O Banco Inter está estruturando o seu aplicativo para que ele se torne um super-app, ou seja, um marketplace onde o usuário encontra uma série de serviços financeiros e não financeiros. A estratégia começou com a inclusão de serviços como recarga de celular, venda de gift cards e pagamento de estacionamento, além de uma plataforma aberta de investimentos, com ofertas de fundos de outras instituições financeiras. Mais recentemente, o Banco Inter incorporou uma área de marketplace, chamada “shopping”, com a venda de produtos e serviços de marcas diversas, como Nike, Natura, Americanas, dentre outras. Atualmente, a navegação pelos produtos acontece dentro do app do Banco Inter, mas o checkout ocorre no ambiente dos parceiros, com um webview.
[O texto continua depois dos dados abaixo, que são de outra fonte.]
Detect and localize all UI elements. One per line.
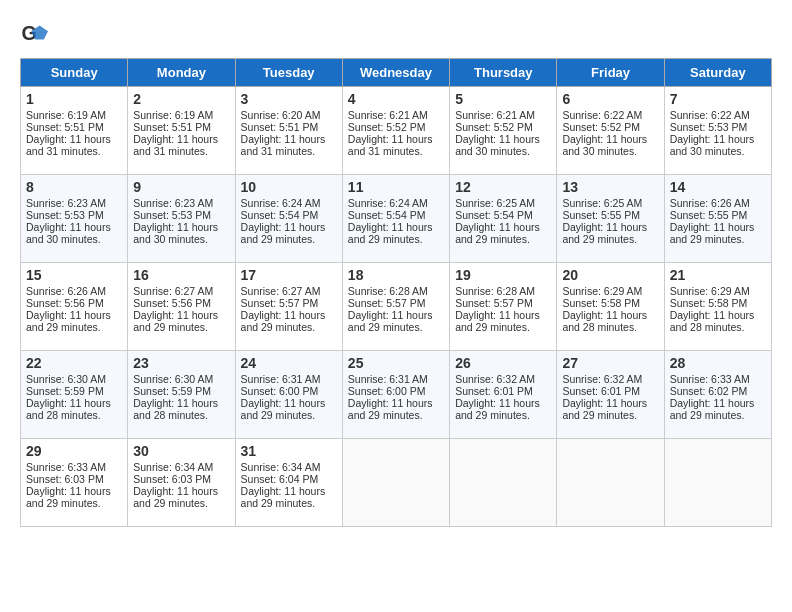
calendar-week-row: 8 Sunrise: 6:23 AM Sunset: 5:53 PM Dayli… [21, 175, 772, 263]
calendar-day-cell: 8 Sunrise: 6:23 AM Sunset: 5:53 PM Dayli… [21, 175, 128, 263]
weekday-header-cell: Sunday [21, 59, 128, 87]
calendar-day-cell: 14 Sunrise: 6:26 AM Sunset: 5:55 PM Dayl… [664, 175, 771, 263]
daylight-label: Daylight: 11 hours and 29 minutes. [455, 397, 540, 421]
calendar-day-cell: 2 Sunrise: 6:19 AM Sunset: 5:51 PM Dayli… [128, 87, 235, 175]
daylight-label: Daylight: 11 hours and 30 minutes. [670, 133, 755, 157]
sunset-label: Sunset: 5:52 PM [455, 121, 533, 133]
sunrise-label: Sunrise: 6:23 AM [26, 197, 106, 209]
sunset-label: Sunset: 5:56 PM [26, 297, 104, 309]
weekday-header-cell: Tuesday [235, 59, 342, 87]
sunset-label: Sunset: 5:59 PM [133, 385, 211, 397]
sunrise-label: Sunrise: 6:19 AM [26, 109, 106, 121]
calendar-day-cell: 19 Sunrise: 6:28 AM Sunset: 5:57 PM Dayl… [450, 263, 557, 351]
calendar-week-row: 1 Sunrise: 6:19 AM Sunset: 5:51 PM Dayli… [21, 87, 772, 175]
calendar-day-cell: 5 Sunrise: 6:21 AM Sunset: 5:52 PM Dayli… [450, 87, 557, 175]
daylight-label: Daylight: 11 hours and 29 minutes. [241, 397, 326, 421]
sunset-label: Sunset: 5:51 PM [26, 121, 104, 133]
calendar-day-cell: 17 Sunrise: 6:27 AM Sunset: 5:57 PM Dayl… [235, 263, 342, 351]
weekday-header-cell: Thursday [450, 59, 557, 87]
sunrise-label: Sunrise: 6:31 AM [241, 373, 321, 385]
sunset-label: Sunset: 5:52 PM [348, 121, 426, 133]
daylight-label: Daylight: 11 hours and 29 minutes. [455, 221, 540, 245]
day-number: 29 [26, 443, 122, 459]
sunset-label: Sunset: 6:01 PM [562, 385, 640, 397]
sunrise-label: Sunrise: 6:28 AM [348, 285, 428, 297]
daylight-label: Daylight: 11 hours and 31 minutes. [241, 133, 326, 157]
calendar-table: SundayMondayTuesdayWednesdayThursdayFrid… [20, 58, 772, 527]
day-number: 16 [133, 267, 229, 283]
sunset-label: Sunset: 5:57 PM [241, 297, 319, 309]
day-number: 10 [241, 179, 337, 195]
calendar-day-cell: 21 Sunrise: 6:29 AM Sunset: 5:58 PM Dayl… [664, 263, 771, 351]
daylight-label: Daylight: 11 hours and 30 minutes. [133, 221, 218, 245]
calendar-day-cell: 15 Sunrise: 6:26 AM Sunset: 5:56 PM Dayl… [21, 263, 128, 351]
sunset-label: Sunset: 5:56 PM [133, 297, 211, 309]
sunset-label: Sunset: 5:52 PM [562, 121, 640, 133]
day-number: 28 [670, 355, 766, 371]
logo: G [20, 20, 52, 48]
sunset-label: Sunset: 5:57 PM [455, 297, 533, 309]
sunset-label: Sunset: 5:51 PM [133, 121, 211, 133]
daylight-label: Daylight: 11 hours and 28 minutes. [670, 309, 755, 333]
day-number: 4 [348, 91, 444, 107]
sunrise-label: Sunrise: 6:33 AM [26, 461, 106, 473]
day-number: 20 [562, 267, 658, 283]
calendar-day-cell [664, 439, 771, 527]
calendar-day-cell: 23 Sunrise: 6:30 AM Sunset: 5:59 PM Dayl… [128, 351, 235, 439]
sunrise-label: Sunrise: 6:29 AM [670, 285, 750, 297]
daylight-label: Daylight: 11 hours and 29 minutes. [348, 309, 433, 333]
calendar-day-cell: 18 Sunrise: 6:28 AM Sunset: 5:57 PM Dayl… [342, 263, 449, 351]
daylight-label: Daylight: 11 hours and 31 minutes. [133, 133, 218, 157]
calendar-day-cell: 4 Sunrise: 6:21 AM Sunset: 5:52 PM Dayli… [342, 87, 449, 175]
sunrise-label: Sunrise: 6:30 AM [133, 373, 213, 385]
sunrise-label: Sunrise: 6:26 AM [26, 285, 106, 297]
daylight-label: Daylight: 11 hours and 29 minutes. [133, 309, 218, 333]
calendar-day-cell: 9 Sunrise: 6:23 AM Sunset: 5:53 PM Dayli… [128, 175, 235, 263]
daylight-label: Daylight: 11 hours and 28 minutes. [133, 397, 218, 421]
day-number: 23 [133, 355, 229, 371]
daylight-label: Daylight: 11 hours and 29 minutes. [348, 221, 433, 245]
daylight-label: Daylight: 11 hours and 29 minutes. [455, 309, 540, 333]
sunset-label: Sunset: 6:04 PM [241, 473, 319, 485]
sunset-label: Sunset: 5:51 PM [241, 121, 319, 133]
sunset-label: Sunset: 6:02 PM [670, 385, 748, 397]
sunrise-label: Sunrise: 6:22 AM [562, 109, 642, 121]
sunrise-label: Sunrise: 6:29 AM [562, 285, 642, 297]
sunset-label: Sunset: 5:57 PM [348, 297, 426, 309]
sunrise-label: Sunrise: 6:20 AM [241, 109, 321, 121]
sunrise-label: Sunrise: 6:24 AM [348, 197, 428, 209]
calendar-day-cell: 7 Sunrise: 6:22 AM Sunset: 5:53 PM Dayli… [664, 87, 771, 175]
sunrise-label: Sunrise: 6:34 AM [241, 461, 321, 473]
calendar-day-cell: 24 Sunrise: 6:31 AM Sunset: 6:00 PM Dayl… [235, 351, 342, 439]
sunset-label: Sunset: 5:53 PM [133, 209, 211, 221]
daylight-label: Daylight: 11 hours and 28 minutes. [562, 309, 647, 333]
sunrise-label: Sunrise: 6:27 AM [133, 285, 213, 297]
daylight-label: Daylight: 11 hours and 29 minutes. [133, 485, 218, 509]
sunset-label: Sunset: 5:53 PM [670, 121, 748, 133]
day-number: 12 [455, 179, 551, 195]
daylight-label: Daylight: 11 hours and 28 minutes. [26, 397, 111, 421]
sunset-label: Sunset: 6:01 PM [455, 385, 533, 397]
sunrise-label: Sunrise: 6:28 AM [455, 285, 535, 297]
daylight-label: Daylight: 11 hours and 31 minutes. [26, 133, 111, 157]
sunset-label: Sunset: 5:55 PM [562, 209, 640, 221]
sunrise-label: Sunrise: 6:19 AM [133, 109, 213, 121]
day-number: 17 [241, 267, 337, 283]
day-number: 27 [562, 355, 658, 371]
daylight-label: Daylight: 11 hours and 30 minutes. [26, 221, 111, 245]
calendar-day-cell: 12 Sunrise: 6:25 AM Sunset: 5:54 PM Dayl… [450, 175, 557, 263]
sunrise-label: Sunrise: 6:23 AM [133, 197, 213, 209]
weekday-header-cell: Monday [128, 59, 235, 87]
sunrise-label: Sunrise: 6:21 AM [348, 109, 428, 121]
calendar-day-cell: 13 Sunrise: 6:25 AM Sunset: 5:55 PM Dayl… [557, 175, 664, 263]
calendar-day-cell: 25 Sunrise: 6:31 AM Sunset: 6:00 PM Dayl… [342, 351, 449, 439]
sunrise-label: Sunrise: 6:25 AM [455, 197, 535, 209]
calendar-day-cell: 28 Sunrise: 6:33 AM Sunset: 6:02 PM Dayl… [664, 351, 771, 439]
calendar-day-cell: 22 Sunrise: 6:30 AM Sunset: 5:59 PM Dayl… [21, 351, 128, 439]
daylight-label: Daylight: 11 hours and 29 minutes. [562, 221, 647, 245]
sunrise-label: Sunrise: 6:22 AM [670, 109, 750, 121]
daylight-label: Daylight: 11 hours and 29 minutes. [670, 397, 755, 421]
day-number: 8 [26, 179, 122, 195]
daylight-label: Daylight: 11 hours and 29 minutes. [670, 221, 755, 245]
calendar-week-row: 29 Sunrise: 6:33 AM Sunset: 6:03 PM Dayl… [21, 439, 772, 527]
Até o final do ano, porém, o objetivo é integrar o pagamento de forma nativa dentro do aplicativo do banco, em uma experiência de “chekcout leve”, como descreve Rodrigo Gouveia, executivo recém-contratado como diretor de marketplace da companhia.

“Esse conceito de ‘super-app’ é relativo. Foi construído na Ásia, para resolver tudo dentro de um lugar só. Nós queremos buscar conveniência, porque as pessoas têm cada vez menos tempo. Queremos oferecer a melhor experiência dentro de um super-app. O desafio do nosso lado é ser pioneiro, por sermos um dos primeiros do mundo a incorporar a visão de super-app dentro de um app bancário”, comentou Gouveia em conversa com Mobile Time. “Nossa ideia é que você não precise baixar vários apps diferentes, mas encontre tudo dentro de um só. Essa é a visão que estamos trabalhando aqui nessa construção do marketplace de um super-app”, acrescentou.
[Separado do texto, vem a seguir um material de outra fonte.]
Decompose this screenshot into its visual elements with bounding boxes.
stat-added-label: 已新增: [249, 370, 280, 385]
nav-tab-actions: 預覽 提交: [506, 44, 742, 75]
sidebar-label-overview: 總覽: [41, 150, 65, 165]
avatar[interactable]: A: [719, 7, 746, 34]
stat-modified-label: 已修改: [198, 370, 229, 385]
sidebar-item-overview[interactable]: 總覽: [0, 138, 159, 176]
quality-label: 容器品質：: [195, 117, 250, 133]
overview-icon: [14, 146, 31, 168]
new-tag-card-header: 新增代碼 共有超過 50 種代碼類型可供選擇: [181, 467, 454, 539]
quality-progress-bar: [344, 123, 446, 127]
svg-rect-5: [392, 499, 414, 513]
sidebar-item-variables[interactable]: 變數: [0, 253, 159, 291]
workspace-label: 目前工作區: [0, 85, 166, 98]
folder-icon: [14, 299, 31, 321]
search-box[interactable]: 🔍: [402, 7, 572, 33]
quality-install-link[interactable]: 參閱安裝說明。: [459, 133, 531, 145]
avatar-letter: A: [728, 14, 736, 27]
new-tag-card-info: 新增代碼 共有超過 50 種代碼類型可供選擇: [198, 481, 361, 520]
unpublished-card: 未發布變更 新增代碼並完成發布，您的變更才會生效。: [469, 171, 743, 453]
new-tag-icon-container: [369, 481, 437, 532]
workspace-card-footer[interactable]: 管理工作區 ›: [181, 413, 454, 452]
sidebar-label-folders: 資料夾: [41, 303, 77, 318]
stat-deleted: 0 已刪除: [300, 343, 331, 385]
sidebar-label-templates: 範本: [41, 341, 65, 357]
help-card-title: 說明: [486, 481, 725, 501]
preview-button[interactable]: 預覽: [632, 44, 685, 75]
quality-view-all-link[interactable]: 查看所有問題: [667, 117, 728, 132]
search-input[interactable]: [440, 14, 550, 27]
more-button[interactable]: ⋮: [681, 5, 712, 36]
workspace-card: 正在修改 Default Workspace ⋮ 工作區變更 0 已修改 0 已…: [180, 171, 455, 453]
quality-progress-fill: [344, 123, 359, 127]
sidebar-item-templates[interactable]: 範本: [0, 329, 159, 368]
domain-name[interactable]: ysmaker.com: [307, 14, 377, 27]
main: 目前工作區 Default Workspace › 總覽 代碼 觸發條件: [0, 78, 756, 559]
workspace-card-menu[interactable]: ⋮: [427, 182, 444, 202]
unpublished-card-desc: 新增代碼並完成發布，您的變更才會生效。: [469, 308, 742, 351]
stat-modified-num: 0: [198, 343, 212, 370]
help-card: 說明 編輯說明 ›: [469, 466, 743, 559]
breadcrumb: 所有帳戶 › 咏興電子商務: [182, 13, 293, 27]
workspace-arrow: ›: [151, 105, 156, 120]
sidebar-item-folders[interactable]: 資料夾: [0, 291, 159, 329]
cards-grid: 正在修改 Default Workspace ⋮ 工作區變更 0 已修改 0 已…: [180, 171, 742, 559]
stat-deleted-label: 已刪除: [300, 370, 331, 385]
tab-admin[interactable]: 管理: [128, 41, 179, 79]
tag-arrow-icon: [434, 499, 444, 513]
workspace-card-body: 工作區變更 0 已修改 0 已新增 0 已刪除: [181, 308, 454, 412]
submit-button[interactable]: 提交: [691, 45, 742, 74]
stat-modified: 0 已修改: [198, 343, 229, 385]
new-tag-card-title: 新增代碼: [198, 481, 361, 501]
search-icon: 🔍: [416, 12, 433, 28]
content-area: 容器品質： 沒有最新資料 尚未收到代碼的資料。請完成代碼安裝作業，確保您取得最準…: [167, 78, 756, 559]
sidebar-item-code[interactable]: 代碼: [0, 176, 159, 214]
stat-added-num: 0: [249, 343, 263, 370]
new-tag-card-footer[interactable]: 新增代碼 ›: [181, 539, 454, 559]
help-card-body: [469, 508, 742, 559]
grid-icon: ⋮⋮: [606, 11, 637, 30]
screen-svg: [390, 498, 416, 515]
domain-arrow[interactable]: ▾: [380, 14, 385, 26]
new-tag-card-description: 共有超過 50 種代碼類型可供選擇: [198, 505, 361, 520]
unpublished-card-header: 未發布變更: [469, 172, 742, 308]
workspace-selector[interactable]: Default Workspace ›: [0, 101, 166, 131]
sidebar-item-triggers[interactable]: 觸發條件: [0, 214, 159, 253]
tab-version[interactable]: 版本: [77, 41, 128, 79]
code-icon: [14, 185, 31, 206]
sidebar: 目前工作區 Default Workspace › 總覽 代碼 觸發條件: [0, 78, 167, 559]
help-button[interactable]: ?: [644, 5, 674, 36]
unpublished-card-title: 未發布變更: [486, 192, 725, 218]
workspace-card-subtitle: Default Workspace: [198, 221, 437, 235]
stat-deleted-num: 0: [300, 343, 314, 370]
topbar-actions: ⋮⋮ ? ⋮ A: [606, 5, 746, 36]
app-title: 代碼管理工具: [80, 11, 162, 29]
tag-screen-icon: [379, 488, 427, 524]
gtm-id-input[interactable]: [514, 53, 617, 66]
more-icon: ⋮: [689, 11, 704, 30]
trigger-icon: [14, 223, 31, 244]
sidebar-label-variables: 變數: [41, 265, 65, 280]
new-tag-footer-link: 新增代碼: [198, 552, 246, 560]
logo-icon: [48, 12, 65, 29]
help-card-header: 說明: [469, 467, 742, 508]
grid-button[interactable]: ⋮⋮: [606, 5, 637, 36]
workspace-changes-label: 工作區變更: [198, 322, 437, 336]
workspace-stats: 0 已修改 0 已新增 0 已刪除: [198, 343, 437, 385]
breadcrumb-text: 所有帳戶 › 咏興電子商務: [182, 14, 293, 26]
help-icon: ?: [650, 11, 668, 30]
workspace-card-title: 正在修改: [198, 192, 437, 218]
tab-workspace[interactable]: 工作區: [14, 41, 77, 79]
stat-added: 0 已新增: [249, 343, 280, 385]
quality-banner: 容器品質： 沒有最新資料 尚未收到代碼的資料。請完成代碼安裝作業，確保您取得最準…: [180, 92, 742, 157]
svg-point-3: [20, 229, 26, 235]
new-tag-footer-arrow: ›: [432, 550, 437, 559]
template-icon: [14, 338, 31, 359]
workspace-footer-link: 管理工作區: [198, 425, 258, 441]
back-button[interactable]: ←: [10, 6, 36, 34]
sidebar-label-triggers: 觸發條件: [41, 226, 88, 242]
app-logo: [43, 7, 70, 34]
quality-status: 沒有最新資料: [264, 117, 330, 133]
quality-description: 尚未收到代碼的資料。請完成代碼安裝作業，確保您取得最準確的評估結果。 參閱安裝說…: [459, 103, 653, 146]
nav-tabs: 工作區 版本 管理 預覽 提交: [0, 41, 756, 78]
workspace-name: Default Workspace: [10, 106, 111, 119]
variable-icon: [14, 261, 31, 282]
O Banco Inter conta hoje com 53 parceiros em seu marketplace, e acredita que deva chegar a um número em torno de 100 no fim do ano. Mas Gouveia reforça que o mais importante é a qualidade dos parceiros, não a quantidade deles.

O fluxo para o pagamento nativo no marketplace ainda não está definido, mas a ideia é que demande a menor quantidade de cliques possível. Uma das vantagens será reduzir a fricção para compras com débito, descontando diretamente do saldo do usuário no Banco Inter, pois a experiência de pagamento nessa modalidade em sites de comércio eletrônico na Internet, em geral, nem sempre é fluida. Estando dentro do app do próprio banco, o usuário se sente mais confortável e seguro para transacionar, explica Gouveia.

Como vantagem para os consumidores que comprarem dentro do app, além da comodidade e da segurança, o Banco Inter oferece cashback, cujo percentual de devolução varia de acordo com o parceiro.

Além do Banco Inter, vários outros aplicativos estão apostando em uma estratégia similar de super-app no Brasil, como Magazine Luiza, Rappi, Dtudo e Mercado Livre/Mercado Pago. Gouveia entende que há espaço para vários, ou seja, não necessariamente haverá um vencedor único. “Sempre me perguntam quem vai ganhar? Respondo que vai ter um vencedor, sim: o consumidor final. Que vençam os melhores”, comentou.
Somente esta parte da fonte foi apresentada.